Abstract

9546 Background: Despite a median age at diagnosis of 72, elderly pancreatic cancer patients (pts) are poorly represented in clinical trials. We thus compared patterns of care and outcomes of mPC pts ≤ and > 65 yrs of age. Methods: We retrospectively analyzed medical charts of 277 mPC pts treated at an academic center between 2000 and 2009. Age groups ≤ 65 yrs and >65 yrs were compared with respect to gender, comorbidities, performance status (PS), tobacco/alcohol use, primary site, stage, histological grade, metastatic sites, treatment modalities, type and number of chemotherapeutic agents received, and survival after diagnosis of mPC (OS). Log-rank tests and Cox proportional hazards models were used to analyze survival endpoints and Fisher’s exact test to compare categorical variables. Results: 155 pts ≤65 yrs with median age of 58 and 122 pts >65 yrs with median age of 73.5 were evaluated.
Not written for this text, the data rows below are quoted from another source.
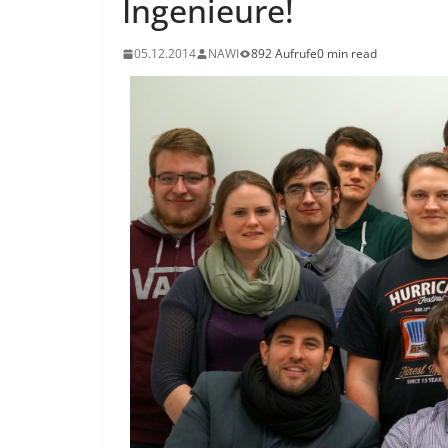
Ingenieure!
05.12.2014
NAWI
892 Aufrufe
0 min read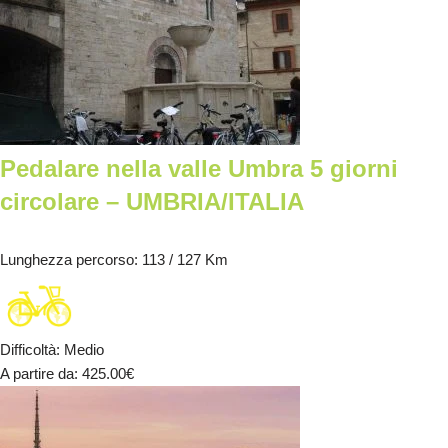
Pedalare nella valle Umbra 5 giorni
circolare – UMBRIA/ITALIA
Lunghezza percorso
: 113 / 127 Km
Difficoltà
:
Medio
A partire da
: 425.00
€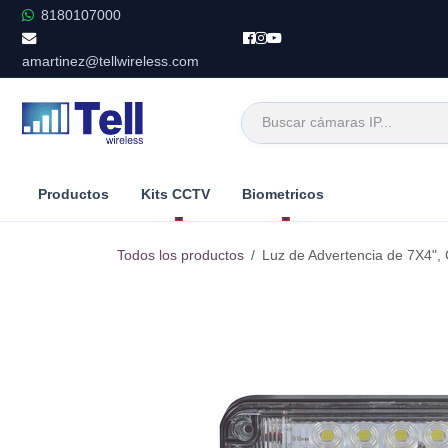
Ir al contenido
8180107000
amartinez@tellwireless.com
Productos
Kits CCTV
Biometricos
Todos los productos
Luz de Advertencia de 7X4", 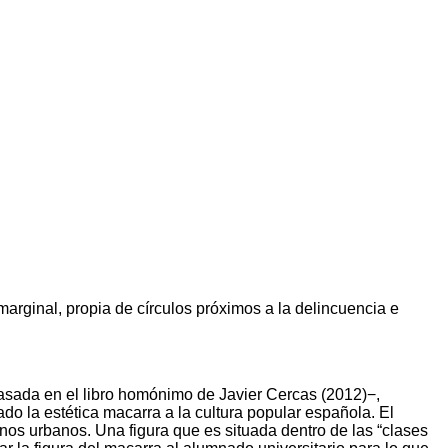
rginal, propia de círculos próximos a la delincuencia e
sada en el libro homónimo de Javier Cercas (2012)−,
o la estética macarra a la cultura popular española. El
rnos urbanos. Una figura que es situada dentro de las “clases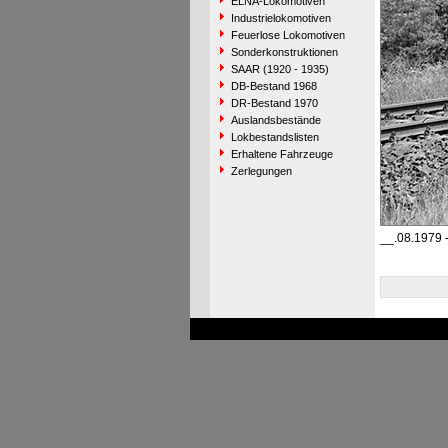
ELNA-Lokomotiven
Industrielokomotiven
Feuerlose Lokomotiven
Sonderkonstruktionen
SAAR (1920 - 1935)
DB-Bestand 1968
DR-Bestand 1970
Auslandsbestände
Lokbestandslisten
Erhaltene Fahrzeuge
Zerlegungen
__.08.1979 -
The groups were well balanced with respect to sex (majority male), PS (majority ≤1), stage (majority 3, 4), and primary site (majority head). Cardiovascular (CV) disease was more prevalent among older pts (OR 1.7, p=0.04). Older pts were less likely to receive any chemotherapy for mPC (79% vs 92%; OR 0.33, p< 0.001) and if treated were less likely to receive more than one agent (34% vs 52%; OR 0.48, p=0.003). Median OS was shorter in older pts (5m vs 6m, p=0.01). OS was longer with higher number of agents received (RR: 0.57 for young, 0.51 for old; p< 0.001). CV and renal disease negatively impacted OS only in younger pts. The presence of lung metastases was associated with longer survival (10m vs 6m (p=0.01)) and liver metastases with decreased survival (5m vs 8m (p<0.01)) only among younger pts. Conclusions: Elderly mPC pts have shorter OS, are less likely to receive chemotherapy, and if treated receive fewer agents compared to younger pts. These differences cannot be explained solely by PS or disease characteristics and warrant further study.